Randomized Counterbalancing
Rather than systematically assigning every possible order, researchers sometimes randomly assign each participant to a sequence. In a two-condition study, each participant is randomly placed in either the AB or BA group. For studies with more conditions, random assignment picks from the pool of possible orderings without requiring that every ordering be used.
Randomized counterbalancing relies on probability. With a large enough sample, the random assignments will roughly balance out which condition comes first, second, and so on. It won’t achieve perfect balance the way systematic methods do, but it’s simpler to implement and scales more easily to studies with many conditions. It’s especially useful when the number of possible orderings far exceeds the number of available participants.

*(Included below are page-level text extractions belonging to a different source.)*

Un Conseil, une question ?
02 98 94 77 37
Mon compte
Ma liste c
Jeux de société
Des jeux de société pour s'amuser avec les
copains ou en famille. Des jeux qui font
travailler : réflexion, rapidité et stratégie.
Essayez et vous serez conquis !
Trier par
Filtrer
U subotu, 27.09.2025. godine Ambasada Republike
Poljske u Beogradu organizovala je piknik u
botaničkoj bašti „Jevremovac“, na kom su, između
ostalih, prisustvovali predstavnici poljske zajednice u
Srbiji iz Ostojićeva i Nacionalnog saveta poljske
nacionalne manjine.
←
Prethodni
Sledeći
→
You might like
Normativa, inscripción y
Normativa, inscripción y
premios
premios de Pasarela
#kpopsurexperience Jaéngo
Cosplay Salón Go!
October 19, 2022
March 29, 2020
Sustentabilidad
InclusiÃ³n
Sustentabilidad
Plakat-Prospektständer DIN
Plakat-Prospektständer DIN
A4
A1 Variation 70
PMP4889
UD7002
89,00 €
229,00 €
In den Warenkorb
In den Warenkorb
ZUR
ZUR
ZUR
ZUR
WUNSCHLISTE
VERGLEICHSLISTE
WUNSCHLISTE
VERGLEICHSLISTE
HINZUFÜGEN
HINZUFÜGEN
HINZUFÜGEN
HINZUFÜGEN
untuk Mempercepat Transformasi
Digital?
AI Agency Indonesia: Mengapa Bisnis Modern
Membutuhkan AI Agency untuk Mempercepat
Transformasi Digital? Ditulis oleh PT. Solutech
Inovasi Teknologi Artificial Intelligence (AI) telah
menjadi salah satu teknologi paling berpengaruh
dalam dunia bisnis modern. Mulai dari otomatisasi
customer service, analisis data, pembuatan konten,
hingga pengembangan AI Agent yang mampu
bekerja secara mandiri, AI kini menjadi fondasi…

Why It’s Only Needed in Within-Subjects Designs
Counterbalancing is a concern specific to within-subjects (repeated-measures) designs, where every participant experiences all conditions. In a between-subjects design, each participant is assigned to only one condition, so there’s no sequence of conditions to worry about. A participant in the “music” group never does the “silence” condition, which means there’s no opportunity for practice, fatigue, or carryover from one condition to affect performance in another.

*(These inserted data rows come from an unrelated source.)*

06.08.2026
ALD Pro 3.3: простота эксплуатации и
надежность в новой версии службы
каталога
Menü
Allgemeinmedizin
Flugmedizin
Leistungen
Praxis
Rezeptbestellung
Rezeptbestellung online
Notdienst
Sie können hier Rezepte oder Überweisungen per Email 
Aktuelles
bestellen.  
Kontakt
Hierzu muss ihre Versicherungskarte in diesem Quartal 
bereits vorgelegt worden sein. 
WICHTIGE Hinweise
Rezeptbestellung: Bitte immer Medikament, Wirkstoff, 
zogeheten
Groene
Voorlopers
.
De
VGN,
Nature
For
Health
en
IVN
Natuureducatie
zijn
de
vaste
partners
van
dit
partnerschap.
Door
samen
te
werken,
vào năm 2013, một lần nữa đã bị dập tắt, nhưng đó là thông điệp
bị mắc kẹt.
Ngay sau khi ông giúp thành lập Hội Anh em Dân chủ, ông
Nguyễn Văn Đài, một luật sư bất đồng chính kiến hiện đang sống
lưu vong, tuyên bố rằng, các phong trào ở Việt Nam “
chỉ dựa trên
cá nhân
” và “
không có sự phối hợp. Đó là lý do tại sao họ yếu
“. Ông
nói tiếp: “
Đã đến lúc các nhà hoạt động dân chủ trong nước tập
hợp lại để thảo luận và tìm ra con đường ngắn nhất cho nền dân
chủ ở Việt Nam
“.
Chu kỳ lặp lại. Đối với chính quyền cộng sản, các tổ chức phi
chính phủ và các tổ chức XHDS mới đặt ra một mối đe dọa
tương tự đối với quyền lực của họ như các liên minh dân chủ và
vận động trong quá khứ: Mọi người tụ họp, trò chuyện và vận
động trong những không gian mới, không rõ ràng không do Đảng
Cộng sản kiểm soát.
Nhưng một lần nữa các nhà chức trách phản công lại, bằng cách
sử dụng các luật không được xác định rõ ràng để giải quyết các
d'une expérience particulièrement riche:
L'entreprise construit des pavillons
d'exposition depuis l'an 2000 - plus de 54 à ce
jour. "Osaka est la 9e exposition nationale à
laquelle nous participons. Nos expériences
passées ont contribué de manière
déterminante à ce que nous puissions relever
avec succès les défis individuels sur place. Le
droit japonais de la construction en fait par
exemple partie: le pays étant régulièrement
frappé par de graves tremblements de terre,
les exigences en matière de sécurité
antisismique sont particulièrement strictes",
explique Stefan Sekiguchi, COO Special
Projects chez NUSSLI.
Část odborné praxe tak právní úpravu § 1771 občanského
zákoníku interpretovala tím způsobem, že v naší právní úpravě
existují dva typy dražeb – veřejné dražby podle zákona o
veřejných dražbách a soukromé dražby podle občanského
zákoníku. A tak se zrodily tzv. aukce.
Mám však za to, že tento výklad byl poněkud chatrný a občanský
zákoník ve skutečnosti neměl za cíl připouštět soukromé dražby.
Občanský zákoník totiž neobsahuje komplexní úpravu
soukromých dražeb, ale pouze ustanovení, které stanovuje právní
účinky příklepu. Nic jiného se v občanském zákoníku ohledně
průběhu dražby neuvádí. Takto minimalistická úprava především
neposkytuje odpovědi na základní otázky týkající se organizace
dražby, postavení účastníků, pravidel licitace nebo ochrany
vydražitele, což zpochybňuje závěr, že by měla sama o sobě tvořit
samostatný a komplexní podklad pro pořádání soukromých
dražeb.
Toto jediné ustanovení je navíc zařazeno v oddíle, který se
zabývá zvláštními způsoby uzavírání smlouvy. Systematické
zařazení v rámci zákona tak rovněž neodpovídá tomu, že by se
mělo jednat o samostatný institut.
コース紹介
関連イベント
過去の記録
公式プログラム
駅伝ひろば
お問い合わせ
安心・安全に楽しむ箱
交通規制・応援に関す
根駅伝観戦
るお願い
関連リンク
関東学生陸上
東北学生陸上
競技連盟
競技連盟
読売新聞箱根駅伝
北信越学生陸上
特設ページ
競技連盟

Between-subjects designs avoid order effects entirely, but they come with their own cost: you need more participants, and individual differences between groups can introduce noise. Within-subjects designs are statistically more powerful because each person serves as their own comparison point, eliminating person-to-person variability. Counterbalancing is the price you pay for that power. It lets researchers keep the advantages of within-subjects designs while neutralizing the order-related confounds that come with them.
When Counterbalancing Fails
Counterbalancing assumes that order effects are symmetric, meaning the carryover from condition A to condition B is roughly the same size as the carryover from B to A. When that assumption holds, the effects cancel out across groups. But this symmetry can’t always be verified ahead of time.
The problem case is called a differential carryover effect. This happens when one particular sequence (say, treatment followed by control) produces a unique reaction that doesn’t occur in the reverse sequence. For example, if a drug tested in condition A has lingering physiological effects that alter responses in condition B, but condition B has no such lingering effect on condition A, the carryover is asymmetric. Counterbalancing won’t fix this because the two directions don’t cancel each other out. Statistically, this shows up as a significant interaction between the order participants were assigned and the treatment itself.
When differential carryover effects are suspected, researchers may need to abandon the within-subjects approach altogether and switch to a between-subjects design, where each participant only experiences one condition and carryover becomes impossible. Alternatively, they can build in longer gaps between conditions (called washout periods) to let the effects of one condition fade before the next one begins.